Electricité : vers la renationalisation de la société nationale d’électricité

Les employés et les organisations syndicales du secteur d’électricité sont préoccupés par le projet de renationalisation de la société Energy of Cameroun (ENEO), la filiale du Fonds d’investissement britannique Actis, le concessionnaire du service public d’électricité chargé de la production, de la distribution et de la commercialisation de l’énergie électrique. Avec 44% d’actions au sein d’ENEO, l’Etat du Cameroun entend redevenir l’actionnaire de référence en prenant le contrôle de 51% de parts actuellement détenues par Actis contre 5% de parts pour les employés.
En l’absence d’une communication officielle sur les négociations en cours, « les travailleurs et travailleuses de notre entreprise voudraient être informés de l’avenir de l’entreprise à la suite des informations relatives aux négociations qui seraient en cours entre l’état du Cameroun et l’actionnaire stratégique et majoritaire qui est Actis, et ceci en vue d’un rachat des parts qu’il détient dans le capital de l’entreprise Eneo ». Autrement dit, « on aimerait comprendre les motivations de ce revirement à 190° soit par l’Etat du Cameroun ou de l’actionnaire majoritaire. Ce changement de paradigme n’est-il pas le résultat du non- respect des engagements pris par l’un des acteurs ? Ou alors s’agit-il des contre-performances de l’entreprise ? Dans tous les cas, les travailleurs souhaitent vivement que leur représentant soit pleinement impliqué dans ce processus tout en espérant que leurs intérêts seront préservés et que lesdites négociations trouveront un dénouement rapide et heureux », ont relevé les syndicats.

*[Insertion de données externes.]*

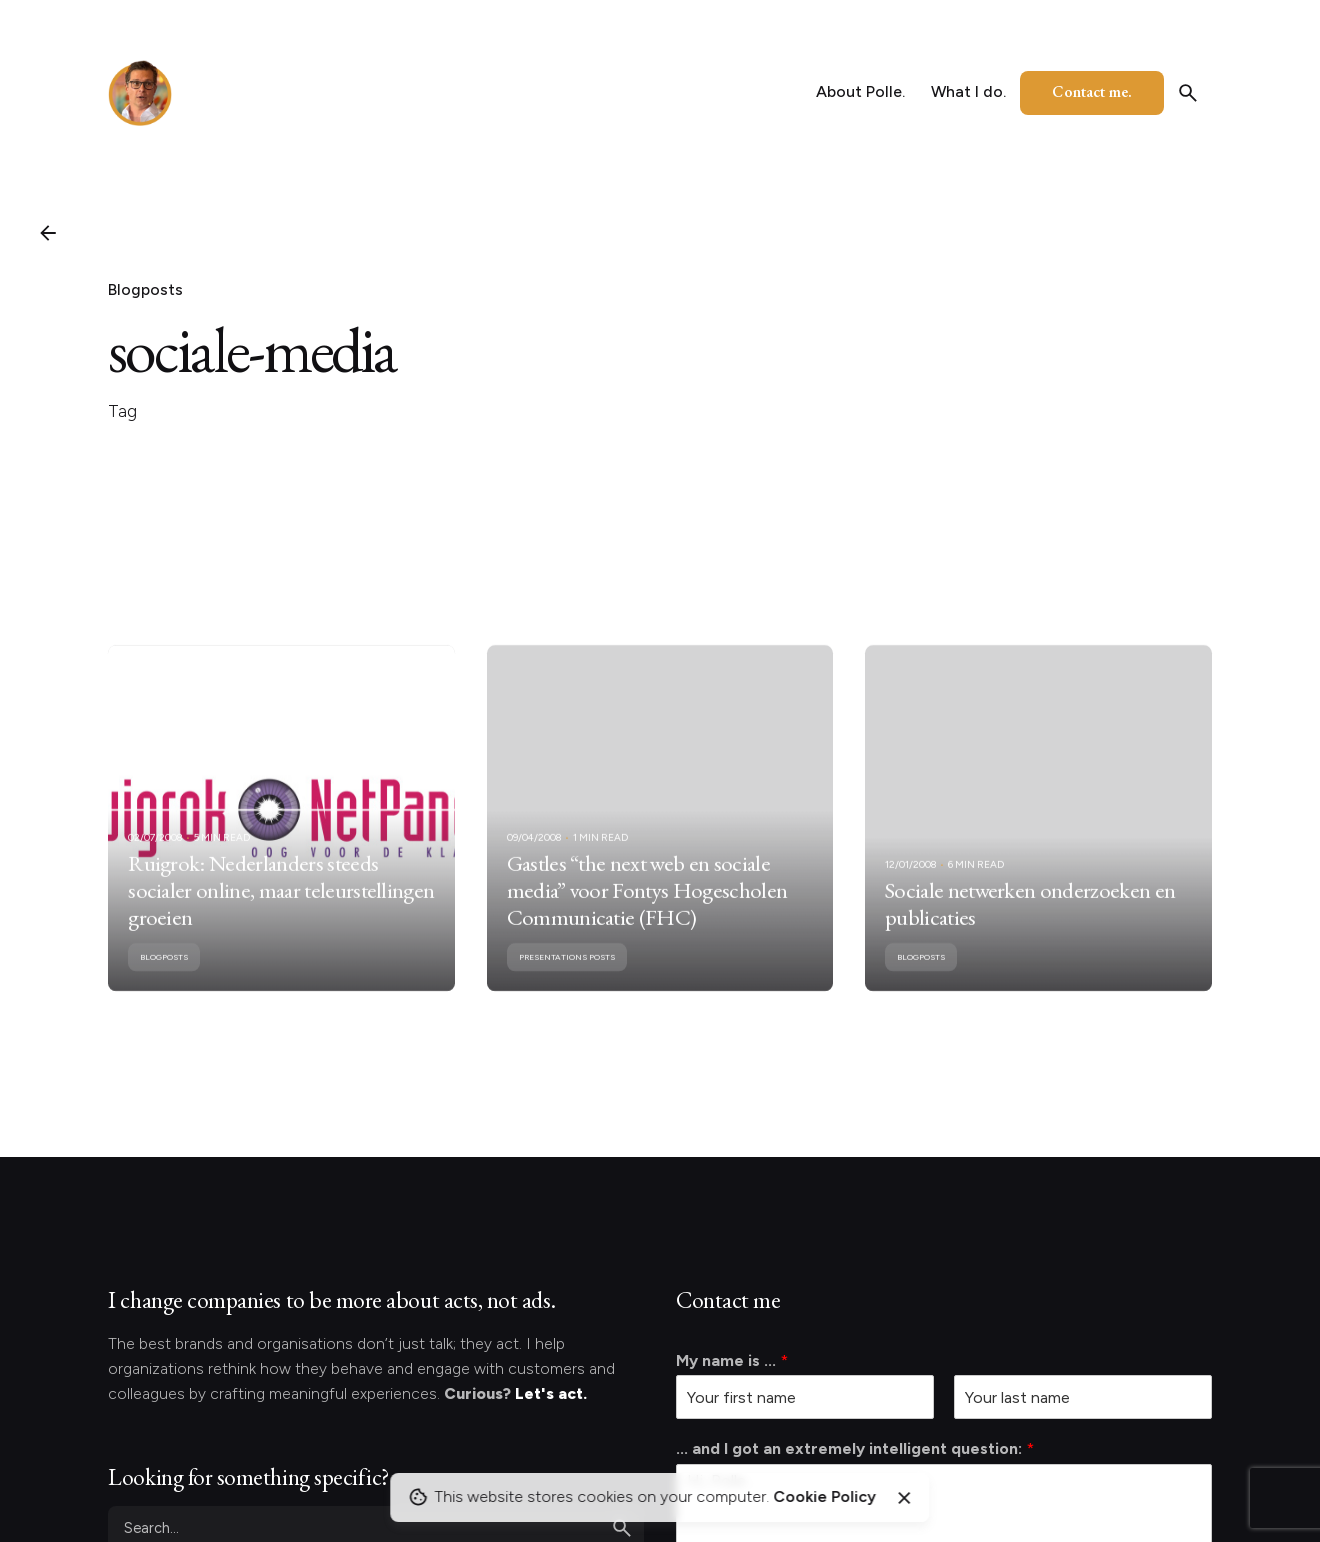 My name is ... (732, 1360)
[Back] (48, 233)
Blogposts (145, 289)
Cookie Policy (824, 1496)
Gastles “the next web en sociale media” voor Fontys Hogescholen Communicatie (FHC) (647, 909)
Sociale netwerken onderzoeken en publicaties (1030, 922)
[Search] (1188, 93)
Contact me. (1092, 91)
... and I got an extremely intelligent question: (855, 1448)
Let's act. (551, 1393)
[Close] (904, 1498)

Selon nos informations, les discussions sont suffisamment avancées entre l’Etat du Cameroun et Actis qui devraient déboucher dans les prochains mois sur le changement de l’actionnariat couronnant en même temps la nationalisation du secteur de production et de distribution de l’électricité. Pour racheter les parts d’Actis, l’Etat du Cameroun s’appuierait principalement sur deux entités publiques, en l’occurrence, la Caisse nationale de prévoyance sociale (CNPS) et la Société nationale de raffinage (SNH).
Face aux préoccupations des employés, la direction générale d’ENEO tente de rassurer. « Les négociations en cours au sujet des parts de l’actionnaire majoritaire Actis et du rôle des travailleurs. Comme je l’ai déjà dit, c’est une affaire qui se joue au niveau de l’actionnariat. Quelles qu’en soient la forme et la tendance, cela ne change rien dans la gestion et les opérations actuelles de l’entreprise. Si jamais cette transaction est conclue, la participation des représentants des travailleurs sera effective, et cela fera l’objet d’une communication appropriée. Pour le moment, restons mobilisés », a déclaré le directeur général d’ENEO, Patrick Eeckelers.

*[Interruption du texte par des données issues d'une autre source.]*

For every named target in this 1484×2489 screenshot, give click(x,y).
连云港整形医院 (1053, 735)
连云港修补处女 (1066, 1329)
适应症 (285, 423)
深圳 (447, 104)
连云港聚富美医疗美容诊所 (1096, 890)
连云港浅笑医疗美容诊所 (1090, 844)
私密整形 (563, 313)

Pour le moment, le montant de la transaction reste un secret, le dossier étant conjointement piloté par le ministère des Finances et celui de l’Eau et de l’Energie. Même si des négociations sont avancées, l’un des points d’achoppement se situe au niveau de la dette. En effet, Actis estime que le montant des impayés de l’Etat vis-à-vis d’ENEO s’élève à plus de 180 milliards de FCFA (302 millions de dollars); un passif qui devrait évidemment compter dans la transaction finale, alors que l’Etat du Cameroun récuse les chiffres avancés par son partenaire britannique. Plus de vingt ans après la privatisation de l’ex Société nationale d’électricité (SONEL) devenue AES-Sonel suite au rachat par l’Amércain AES Corporation, cette entreprise est tombée dans l’escarcelle du groupe d’investissement britannique Actis dont la filiale ENEO contrôle l’activité depuis une décennie.